=== STUDY MATERIAL ===
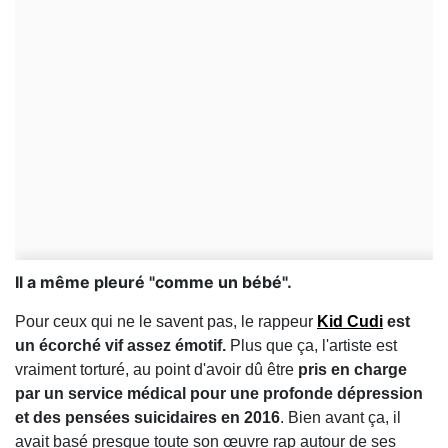
Il a même pleuré "comme un bébé".
Pour ceux qui ne le savent pas, le rappeur
Kid Cudi
est
un écorché vif assez émotif.
Plus que ça, l'artiste est
vraiment torturé, au point d'avoir dû être
pris en charge
par un service médical pour une profonde dépression
et des pensées suicidaires en 2016
. Bien avant ça, il
avait basé presque toute son œuvre rap autour de ses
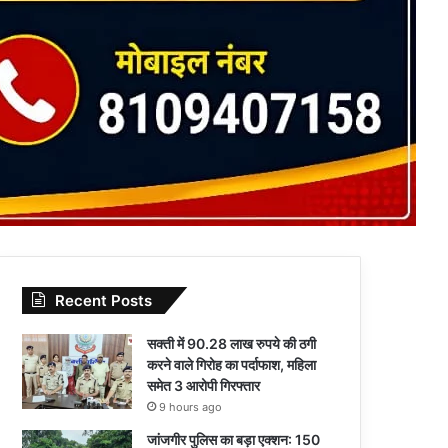
Recent Posts
सक्ती में 90.28 लाख रुपये की ठगी
करने वाले गिरोह का पर्दाफाश, महिला
समेत 3 आरोपी गिरफ्तार
9 hours ago
जांजगीर पुलिस का बड़ा एक्शन: 150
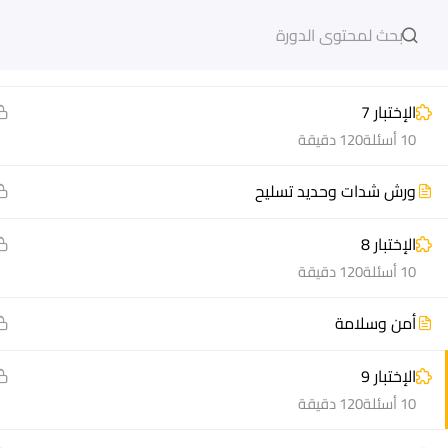
10 أسئلة
120 دقيقة
دخول
التسجيل
مساحة
الإختبار 7
10 أسئلة
120 دقيقة
مشاريع منصة أعد
هيا نتعل
ورش شدات وحديد تسليح
مسار
الدورات
الإختبار 8
10 أسئلة
120 دقيقة
سؤال وجواب
أسئلة مت
المكتبة الإلكترونية
كيف أدر
أمن وسلامة
صندوق الطالب
سجل الآ
الإختبار 9
المساعد الأكاديمي
دورات تدر
10 أسئلة
120 دقيقة
طرق التح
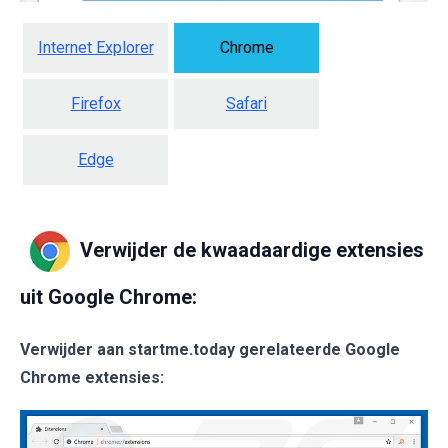
Internet Explorer
Chrome
Firefox
Safari
Edge
Verwijder de kwaadaardige extensies
uit Google Chrome:
Verwijder aan startme.today gerelateerde Google
Chrome extensies:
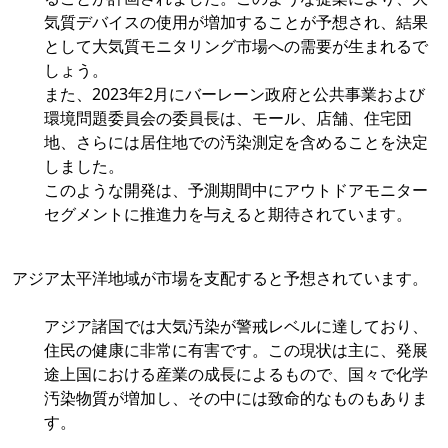
気質デバイスの使用が増加することが予想され、結果
として大気質モニタリング市場への需要が生まれるで
しょう。
また、2023年2月にバーレーン政府と公共事業および
環境問題委員会の委員長は、モール、店舗、住宅団
地、さらには居住地での汚染測定を含めることを決定
しました。
このような開発は、予測期間中にアウトドアモニター
セグメントに推進力を与えると期待されています。
アジア太平洋地域が市場を支配すると予想されています。
アジア諸国では大気汚染が警戒レベルに達しており、
住民の健康に非常に有害です。この現状は主に、発展
途上国における産業の成長によるもので、国々で化学
汚染物質が増加し、その中には致命的なものもありま
す。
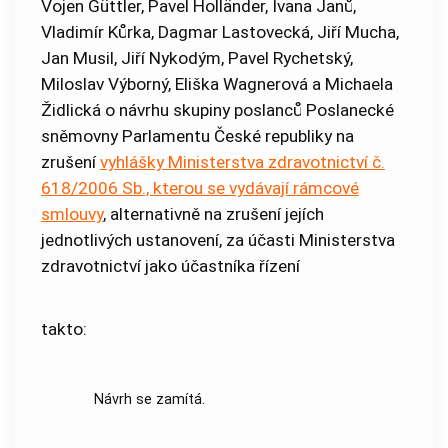
Vojen Güttler, Pavel Holländer, Ivana Janů,
Vladimír Kůrka, Dagmar Lastovecká, Jiří Mucha,
Jan Musil, Jiří Nykodým, Pavel Rychetský,
Miloslav Výborný, Eliška Wagnerová a Michaela
Židlická o návrhu skupiny poslanců Poslanecké
sněmovny Parlamentu České republiky na
zrušení
vyhlášky Ministerstva zdravotnictví č.
618/2006 Sb., kterou se vydávají rámcové
smlouvy
, alternativně na zrušení jejích
jednotlivých ustanovení, za účasti Ministerstva
zdravotnictví jako účastníka řízení
takto:
Návrh se zamítá.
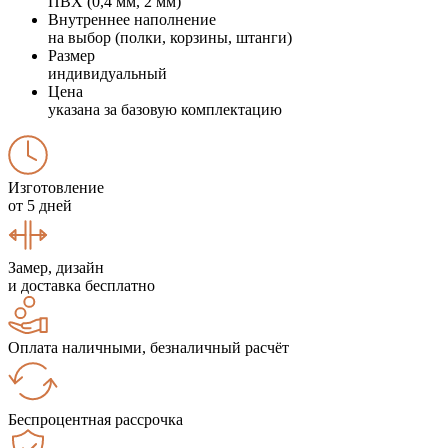
ПВХ (0,4 мм, 2 мм)
Внутреннее наполнение
на выбор (полки, корзины, штанги)
Размер
индивидуальный
Цена
указана за базовую комплектацию
Изготовление
от 5 дней
Замер, дизайн
и доставка бесплатно
Оплата наличными, безналичный расчёт
Беспроцентная рассрочка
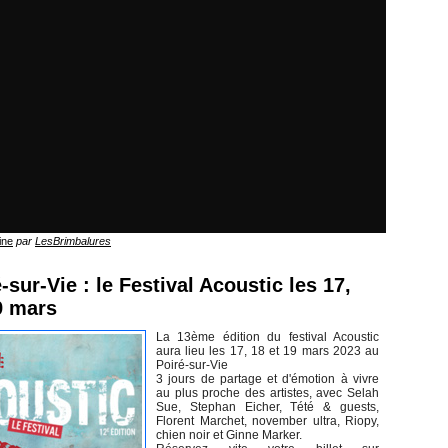
ine
par
LesBrimbalures
-sur-Vie : le Festival Acoustic les 17,
9 mars
La 13ème édition du festival Acoustic
aura lieu les 17, 18 et 19 mars 2023 au
Poiré-sur-Vie
3 jours de partage et d'émotion à vivre
au plus proche des artistes, avec Selah
Sue, Stephan Eicher, Tété & guests,
Florent Marchet, november ultra, Riopy,
chien noir et Ginne Marker.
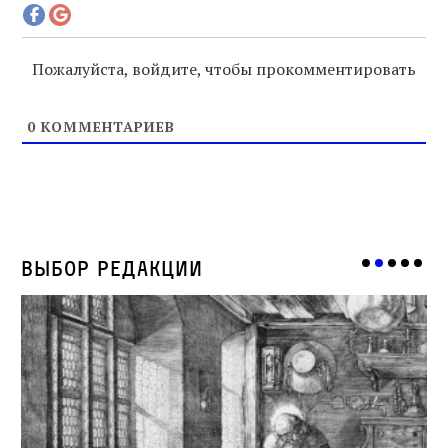
Пожалуйста, войдите, чтобы прокомментировать
0
КОММЕНТАРИЕВ
Выбор редакции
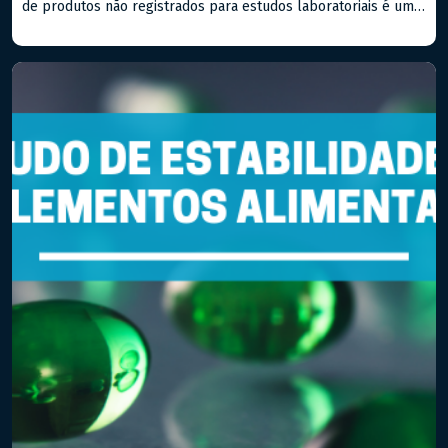
de produtos não registrados para estudos laboratoriais é um
passo importante para qualquer empresa que deseja estar na
vanguarda do setor farmacêutico, seja de medicamentos ou
alimentos. Hoje, falaremos sobre a RDC Nº 81/2008 (e suas
atualizações) da […]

=== WHAT IS NEEDED ===
I would like the data copied exactly as it stands, with no pictures included.

=== WORKED SOLUTION ===
Il a même pleuré "comme un bébé".
Pour ceux qui ne le savent pas, le rappeur
Kid Cudi
est
un écorché vif assez émotif.
Plus que ça, l'artiste est
vraiment torturé, au point d'avoir dû être
pris en charge
par un service médical pour une profonde dépression
et des pensées suicidaires en 2016
. Bien avant ça, il
avait basé presque toute son œuvre rap autour de ses
Recent Posts
सक्ती में 90.28 लाख रुपये की ठगी
करने वाले गिरोह का पर्दाफाश, महिला
समेत 3 आरोपी गिरफ्तार
9 hours ago
जांजगीर पुलिस का बड़ा एक्शन: 150
10 أسئلة
120 دقيقة
دخول
التسجيل
مساحة
الإختبار 7
10 أسئلة
120 دقيقة
مشاريع منصة أعد
هيا نتعل
ورش شدات وحديد تسليح
مسار
الدورات
الإختبار 8
10 أسئلة
120 دقيقة
سؤال وجواب
أسئلة مت
المكتبة الإلكترونية
كيف أدر
أمن وسلامة
صندوق الطالب
سجل الآ
الإختبار 9
المساعد الأكاديمي
دورات تدر
10 أسئلة
120 دقيقة
طرق التح
Internet Explorer
Chrome
Firefox
Safari
Edge
Verwijder de kwaadaardige extensies
uit Google Chrome:
Verwijder aan startme.today gerelateerde Google
Chrome extensies:
気質デバイスの使用が増加することが予想され、結果
として大気質モニタリング市場への需要が生まれるで
しょう。
また、2023年2月にバーレーン政府と公共事業および
環境問題委員会の委員長は、モール、店舗、住宅団
地、さらには居住地での汚染測定を含めることを決定
しました。
このような開発は、予測期間中にアウトドアモニター
セグメントに推進力を与えると期待されています。
アジア太平洋地域が市場を支配すると予想されています。
アジア諸国では大気汚染が警戒レベルに達しており、
住民の健康に非常に有害です。この現状は主に、発展
途上国における産業の成長によるもので、国々で化学
汚染物質が増加し、その中には致命的なものもありま
す。
Vojen Güttler, Pavel Holländer, Ivana Janů,
Vladimír Kůrka, Dagmar Lastovecká, Jiří Mucha,
Jan Musil, Jiří Nykodým, Pavel Rychetský,
Miloslav Výborný, Eliška Wagnerová a Michaela
Židlická o návrhu skupiny poslanců Poslanecké
sněmovny Parlamentu České republiky na
zrušení
vyhlášky Ministerstva zdravotnictví č.
618/2006 Sb., kterou se vydávají rámcové
smlouvy
, alternativně na zrušení jejích
jednotlivých ustanovení, za účasti Ministerstva
zdravotnictví jako účastníka řízení
takto:
Návrh se zamítá.
ПВХ (0,4 мм, 2 мм)
Внутреннее наполнение
на выбор (полки, корзины, штанги)
Размер
индивидуальный
Цена
указана за базовую комплектацию
Изготовление
от 5 дней
Замер, дизайн
и доставка бесплатно
Оплата наличными, безналичный расчёт
Беспроцентная рассрочка
ine
par
LesBrimbalures
-sur-Vie : le Festival Acoustic les 17,
9 mars
La 13ème édition du festival Acoustic
aura lieu les 17, 18 et 19 mars 2023 au
Poiré-sur-Vie
3 jours de partage et d'émotion à vivre
au plus proche des artistes, avec Selah
Sue, Stephan Eicher, Tété & guests,
Florent Marchet, november ultra, Riopy,
chien noir et Ginne Marker.
Пожалуйста, войдите, чтобы прокомментировать
0
КОММЕНТАРИЕВ
Выбор редакции
de produtos não registrados para estudos laboratoriais é um
passo importante para qualquer empresa que deseja estar na
vanguarda do setor farmacêutico, seja de medicamentos ou
alimentos. Hoje, falaremos sobre a RDC Nº 81/2008 (e suas
atualizações) da […]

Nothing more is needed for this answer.